# Goal of the exercise
Nothing but the lines from the top of the data to the line holding "ITC SATINO FRIVOLA" should be printed, word for word and both ends included; leave the pictures out.

──────── Dataset records ────────

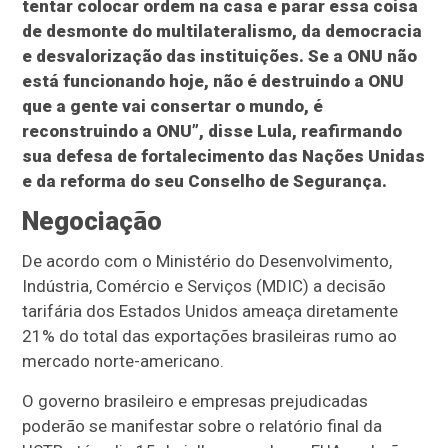
tentar colocar ordem na casa e parar essa coisa
de desmonte do multilateralismo, da democracia
e desvalorização das instituições. Se a ONU não
está funcionando hoje, não é destruindo a ONU
que a gente vai consertar o mundo, é
reconstruindo a ONU”, disse Lula, reafirmando
sua defesa de fortalecimento das Nações Unidas
e da reforma do seu Conselho de Segurança.
Negociação
De acordo com o Ministério do Desenvolvimento,
Indústria, Comércio e Serviços (MDIC) a decisão
tarifária dos Estados Unidos ameaça diretamente
21% do total das exportações brasileiras rumo ao
mercado norte-americano.
O governo brasileiro e empresas prejudicadas
poderão se manifestar sobre o relatório final da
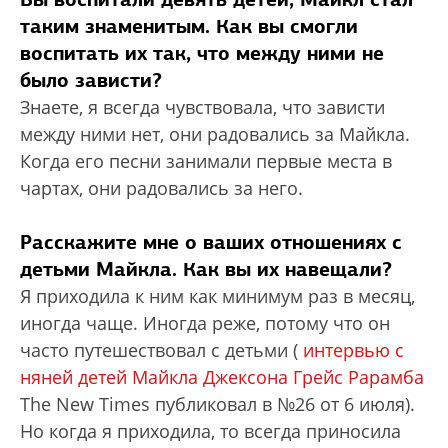
таким знаменитым. Как вы смогли
воспитать их так, что между ними не
было зависти?
Знаете, я всегда чувствовала, что зависти
между ними нет, они радовались за Майкла.
Когда его песни занимали первые места в
чартах, они радовались за него.
Расскажите мне о ваших отношениях с
детьми Майкла. Как вы их навещали?
Я приходила к ним как минимум раз в месяц,
иногда чаще. Иногда реже, потому что он
часто путешествовал с детьми (
интервью с
няней детей Майкла Джексона Грейс Рарамба
The New Times публиковал в №26 от 6 июля).
Но когда я приходила, то всегда приносила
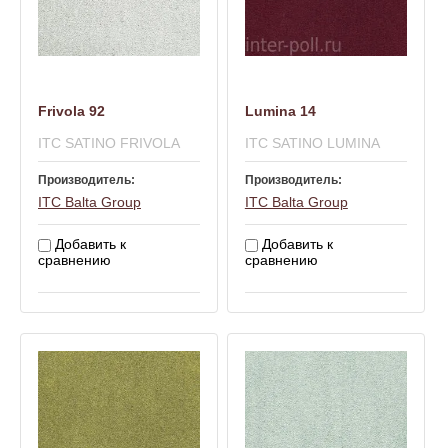
Frivola 92
Lumina 14
ITC SATINO FRIVOLA
ITC SATINO LUMINA
Производитель:
Производитель:
ITC Balta Group
ITC Balta Group
Добавить к
Добавить к
сравнению
сравнению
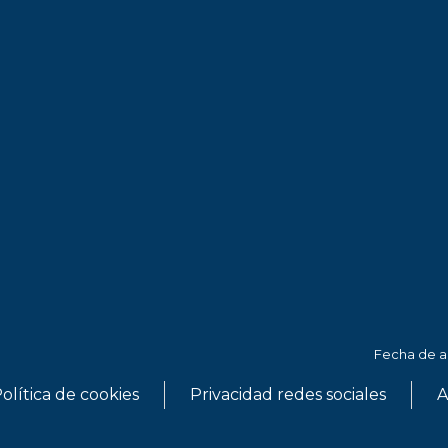
Fecha de ac
olítica de cookies
Privacidad redes sociales
A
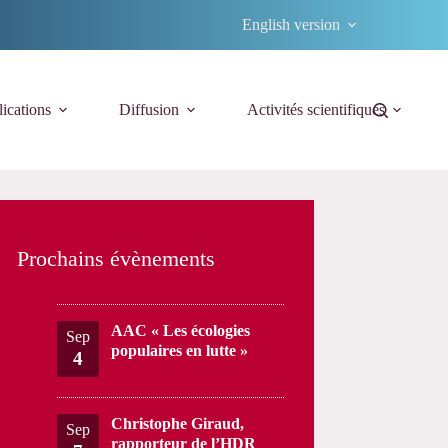
English version
ications
Diffusion
Activités scientifiques
Prochains évènements
AAC « Les écologies
Sep
populaires en lutte »
4
Christophe Giraud,
Sep
rapporteur de l’HDR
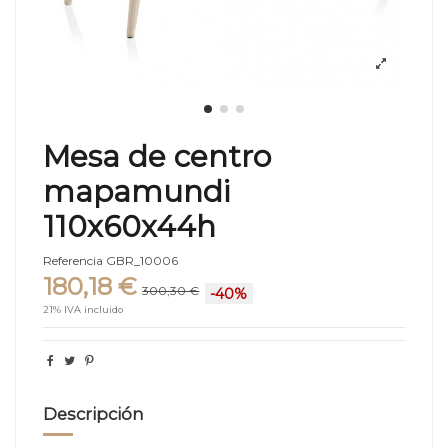
Mesa de centro
mapamundi
110x60x44h
Referencia
GBR_10006
180,18 €
300,30 €
-40%
21% IVA incluido
Descripción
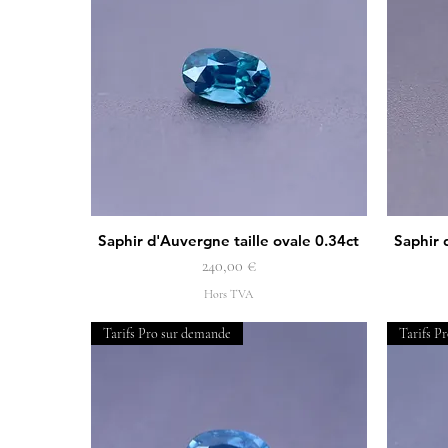
Saphir d'Auvergne taille ovale 0.34ct
Saphir 
Aperçu rapide
Prix
240,00 €
Hors TVA
Tarifs Pro sur demande
Tarifs P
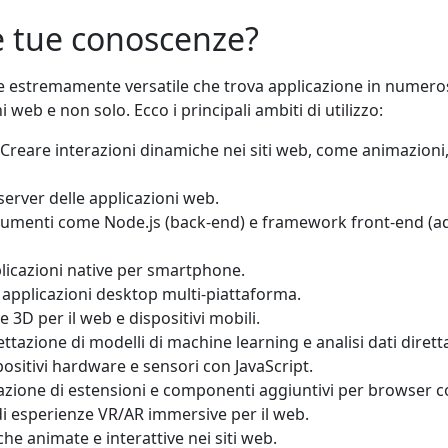
le tue conoscenze?
estremamente versatile che trova applicazione in numerosi 
ni web e non solo. Ecco i principali ambiti di utilizzo:
 Creare interazioni dinamiche nei siti web, come animazioni, 
 server delle applicazioni web.
trumenti come Node.js (back-end) e framework front-end (ad
plicazioni native per smartphone.
applicazioni desktop multi-piattaforma.
e 3D per il web e dispositivi mobili.
ttazione di modelli di machine learning e analisi dati diret
positivi hardware e sensori con JavaScript.
zione di estensioni e componenti aggiuntivi per browser 
i esperienze VR/AR immersive per il web.
he animate e interattive nei siti web.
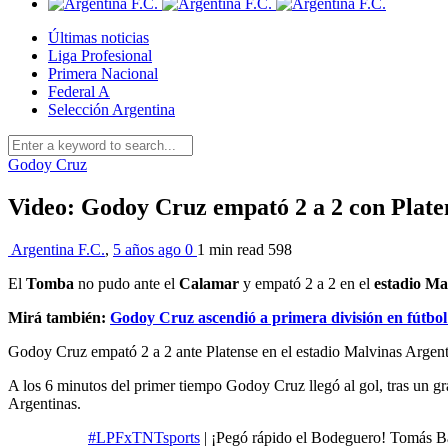
Últimas noticias
Liga Profesional
Primera Nacional
Federal A
Selección Argentina
Godoy Cruz
Video: Godoy Cruz empató 2 a 2 con Plate
Argentina F.C.
,
5 años ago
0
1 min
read
598
El
Tomba
no pudo ante el
Calamar
y empató 2 a 2 en el
estadio Ma
Mirá también:
Godoy Cruz ascendió a primera división en fútbol
Godoy Cruz empató 2 a 2 ante Platense en el estadio Malvinas Argentin
A los 6 minutos del primer tiempo Godoy Cruz llegó al gol, tras un
Argentinas.
#LPFxTNTsports
| ¡Pegó rápido el Bodeguero! Tomás Ba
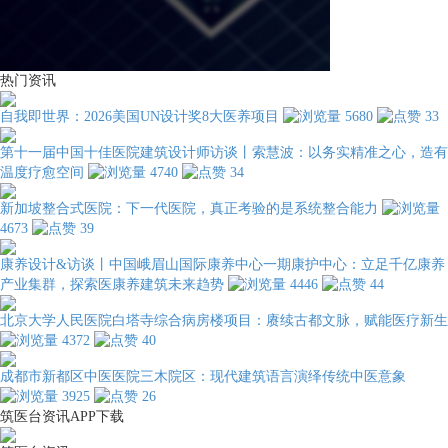
热门资讯
自我即世界：2026美国UN设计奖8大医养项目
5680
33
第十一届中国十佳医院建筑设计师访谈丨索慧波：以务实精准之心，造有
温度疗愈空间
4740
34
新加坡整合式医院：下一代医院，真正考验的是系统整合能力
4673
39
康养设计&访谈丨中国峨眉山国际康养中心一期康护中心：立足千亿康养
产业集群，探索医康养建筑未来趋势
4446
44
北京大学人民医院白塔寺综合病房楼项目：赓续古都文脉，赋能医疗新生
4372
40
成都市新都区中医医院三木院区：现代建筑语言演绎传统中医意象
3925
26
筑医台资讯APP下载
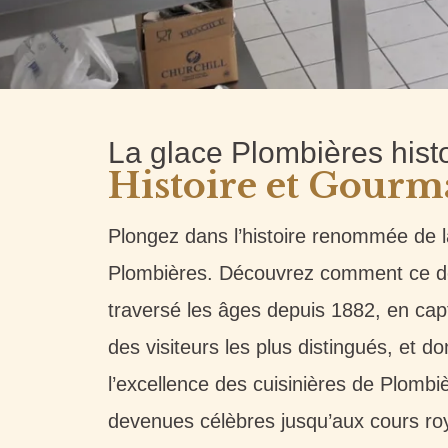
La glace Plombières hist
Histoire et Gourm
Plongez dans l’histoire renommée de l
Plombières. Découvrez comment ce dé
traversé les âges depuis 1882, en capt
des visiteurs les plus distingués, et 
l’excellence des cuisinières de Plombi
devenues célèbres jusqu’aux cours ro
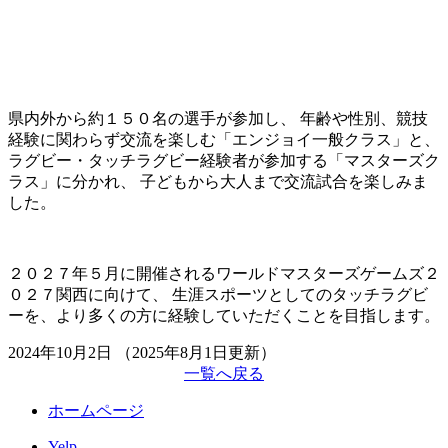
県内外から約１５０名の選手が参加し、 年齢や性別、競技
経験に関わらず交流を楽しむ「エンジョイ一般クラス」と、
ラグビー・タッチラグビー経験者が参加する「マスターズク
ラス」に分かれ、 子どもから大人まで交流試合を楽しみま
した。
２０２７年５月に開催されるワールドマスターズゲームズ２
０２７関西に向けて、 生涯スポーツとしてのタッチラグビ
ーを、より多くの方に経験していただくことを目指します。
2024年10月2日
（2025年8月1日更新）
一覧へ戻る
ホームページ
Yelp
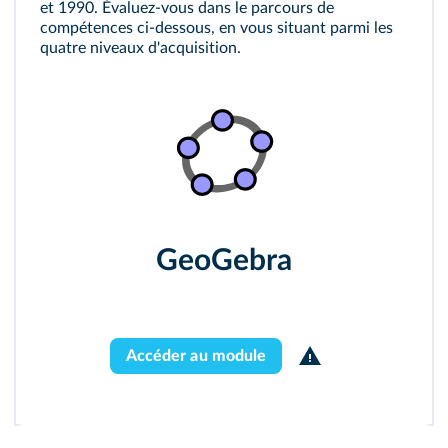
et 1990. Évaluez-vous dans le parcours de
compétences ci-dessous, en vous situant parmi les
quatre niveaux d'acquisition.
GeoGebra
Accéder au module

────────

# Response
tentar colocar ordem na casa e parar essa coisa
de desmonte do multilateralismo, da democracia
e desvalorização das instituições. Se a ONU não
está funcionando hoje, não é destruindo a ONU
que a gente vai consertar o mundo, é
reconstruindo a ONU”, disse Lula, reafirmando
sua defesa de fortalecimento das Nações Unidas
e da reforma do seu Conselho de Segurança.
Negociação
De acordo com o Ministério do Desenvolvimento,
Indústria, Comércio e Serviços (MDIC) a decisão
tarifária dos Estados Unidos ameaça diretamente
21% do total das exportações brasileiras rumo ao
mercado norte-americano.
O governo brasileiro e empresas prejudicadas
poderão se manifestar sobre o relatório final da
таким знаменитым. Как вы смогли
воспитать их так, что между ними не
было зависти?
Знаете, я всегда чувствовала, что зависти
между ними нет, они радовались за Майкла.
Когда его песни занимали первые места в
чартах, они радовались за него.
Расскажите мне о ваших отношениях с
детьми Майкла. Как вы их навещали?
Я приходила к ним как минимум раз в месяц,
иногда чаще. Иногда реже, потому что он
часто путешествовал с детьми (
интервью с
няней детей Майкла Джексона Грейс Рарамба
The New Times публиковал в №26 от 6 июля).
Но когда я приходила, то всегда приносила
Frivola 92
Lumina 14
ITC SATINO FRIVOLA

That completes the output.